Mas não foi o que se viu na audição desta terça-feira no Parlamento, onde deputados de todas as bancadas concordaram com a adequação do perfil de Teresa Morais para o cargo. Até o deputado do PS Jorge Lacão se limitou a “registar sem discordar” o currículo da atual deputada, que já desempenhou funções no conselho de fiscalização dos serviços de informações em dois mandatos seguidos (2004, primeiro, e 2008, depois). E a reconhecer e elogiar a sua “dedicação” e “idoneidade” durante o exercício daquelas funções.

“Registamos sem discordar dos factos e registo histórico trazidos aqui pela dra Teresa Morais”, começou por dizer o deputado socialista Jorge Lacão, depois de Teresa Morais ter elencado todo o seu percurso profissional e cargos desempenhados, nomeadamente enquanto membro daquele organismo. “Reconhecemos a dedicação com que exerceu os seus mandatos anteriores e, conhecendo o perfil dos deputados desta casa, dispensamo-nos de colocar questões sobre a sua idoneidade, assumindo que ela é inerente ao exercício de funções na Assembleia da República”, acrescentou o deputado socialista. Nem uma palavra contra. E nem uma pergunta para a auditada.

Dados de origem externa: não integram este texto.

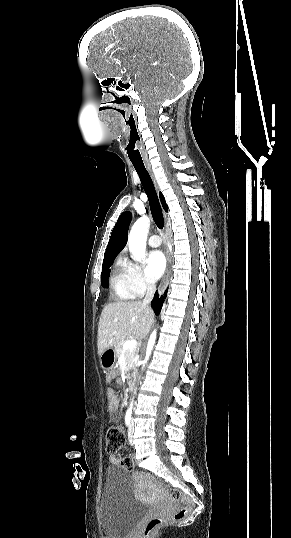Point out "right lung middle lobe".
Masks as SVG:
<instances>
[{
  "label": "right lung middle lobe",
  "instance_id": "obj_1",
  "mask_svg": "<svg viewBox=\"0 0 291 538\" xmlns=\"http://www.w3.org/2000/svg\"><path fill=\"white\" fill-rule=\"evenodd\" d=\"M114 259H110L108 261H104L102 265V273H101V284L103 287H108V278L110 275V267L113 263Z\"/></svg>",
  "mask_w": 291,
  "mask_h": 538
}]
</instances>
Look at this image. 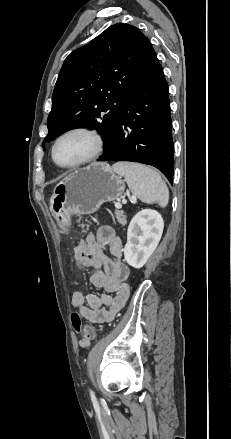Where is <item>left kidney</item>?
Instances as JSON below:
<instances>
[{"label": "left kidney", "mask_w": 231, "mask_h": 439, "mask_svg": "<svg viewBox=\"0 0 231 439\" xmlns=\"http://www.w3.org/2000/svg\"><path fill=\"white\" fill-rule=\"evenodd\" d=\"M163 228V218L155 210H141L132 218L124 247V257L130 266L136 269L144 266L156 249Z\"/></svg>", "instance_id": "left-kidney-1"}]
</instances>
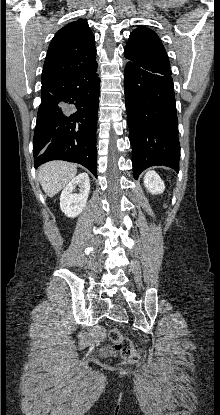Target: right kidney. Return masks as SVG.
Listing matches in <instances>:
<instances>
[{
	"instance_id": "right-kidney-1",
	"label": "right kidney",
	"mask_w": 220,
	"mask_h": 415,
	"mask_svg": "<svg viewBox=\"0 0 220 415\" xmlns=\"http://www.w3.org/2000/svg\"><path fill=\"white\" fill-rule=\"evenodd\" d=\"M79 187V193H75V188ZM90 192V182L87 173L77 175L64 188L60 196V208L66 216L74 218L78 216L87 203Z\"/></svg>"
}]
</instances>
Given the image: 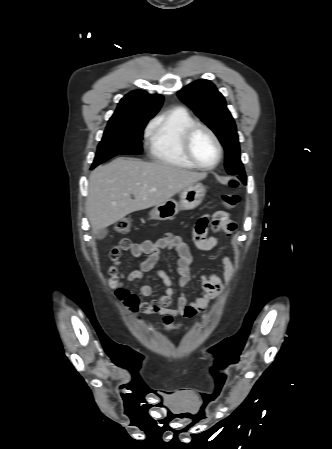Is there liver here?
Masks as SVG:
<instances>
[{
    "instance_id": "liver-1",
    "label": "liver",
    "mask_w": 332,
    "mask_h": 449,
    "mask_svg": "<svg viewBox=\"0 0 332 449\" xmlns=\"http://www.w3.org/2000/svg\"><path fill=\"white\" fill-rule=\"evenodd\" d=\"M206 176L166 163L120 157L92 171L86 214L97 232L132 212L168 201Z\"/></svg>"
}]
</instances>
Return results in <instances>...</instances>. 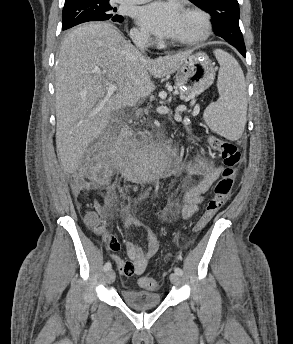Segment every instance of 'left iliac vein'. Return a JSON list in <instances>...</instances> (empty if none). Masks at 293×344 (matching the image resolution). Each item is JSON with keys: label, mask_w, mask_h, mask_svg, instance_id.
<instances>
[{"label": "left iliac vein", "mask_w": 293, "mask_h": 344, "mask_svg": "<svg viewBox=\"0 0 293 344\" xmlns=\"http://www.w3.org/2000/svg\"><path fill=\"white\" fill-rule=\"evenodd\" d=\"M170 281L173 285L179 286L181 284V277L176 273L170 274Z\"/></svg>", "instance_id": "1"}]
</instances>
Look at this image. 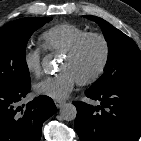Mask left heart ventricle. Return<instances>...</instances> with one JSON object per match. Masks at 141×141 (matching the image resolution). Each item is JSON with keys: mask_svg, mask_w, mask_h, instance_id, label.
<instances>
[{"mask_svg": "<svg viewBox=\"0 0 141 141\" xmlns=\"http://www.w3.org/2000/svg\"><path fill=\"white\" fill-rule=\"evenodd\" d=\"M103 54L100 41L91 39L86 42L79 55L70 59L64 56L60 71L70 72L76 80L89 76L98 66Z\"/></svg>", "mask_w": 141, "mask_h": 141, "instance_id": "b2bd125f", "label": "left heart ventricle"}]
</instances>
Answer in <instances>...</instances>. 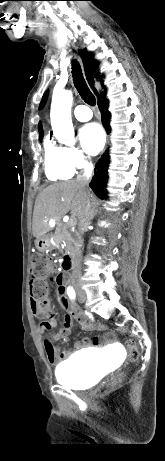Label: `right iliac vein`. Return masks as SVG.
<instances>
[{
	"mask_svg": "<svg viewBox=\"0 0 165 461\" xmlns=\"http://www.w3.org/2000/svg\"><path fill=\"white\" fill-rule=\"evenodd\" d=\"M78 299L81 301V302H85L86 301V295L84 292L82 291H79L78 292Z\"/></svg>",
	"mask_w": 165,
	"mask_h": 461,
	"instance_id": "obj_1",
	"label": "right iliac vein"
}]
</instances>
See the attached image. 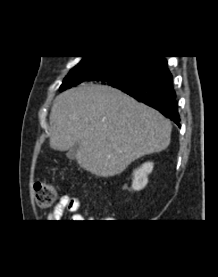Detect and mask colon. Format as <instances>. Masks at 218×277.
Instances as JSON below:
<instances>
[{
	"label": "colon",
	"mask_w": 218,
	"mask_h": 277,
	"mask_svg": "<svg viewBox=\"0 0 218 277\" xmlns=\"http://www.w3.org/2000/svg\"><path fill=\"white\" fill-rule=\"evenodd\" d=\"M36 203L41 208L50 207L56 200L58 189L51 182L39 181L34 185Z\"/></svg>",
	"instance_id": "colon-1"
}]
</instances>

A troca de elogios foi mútua. Na resposta a Jorge Lacão, Teresa Morais viria a sublinhar que, dado que ao longo dos últimos anos os dois têm trabalhado lado a lado em diversas matérias, dizer que reconhece a sua idoneidade é suficiente. “Dizer-me que sou dedicada e que o meu currículo é adequado isso para mim basta-me”, disse a deputada social-democrata, para depois tecer vários e prolongados elogios ao ex-deputado do PS com quem partilhou no passado o conselho de fiscalização das secretas, Marques Júnior, que foi muito “pró-ativo na fiscalização” e de quem tem “muita saudade”.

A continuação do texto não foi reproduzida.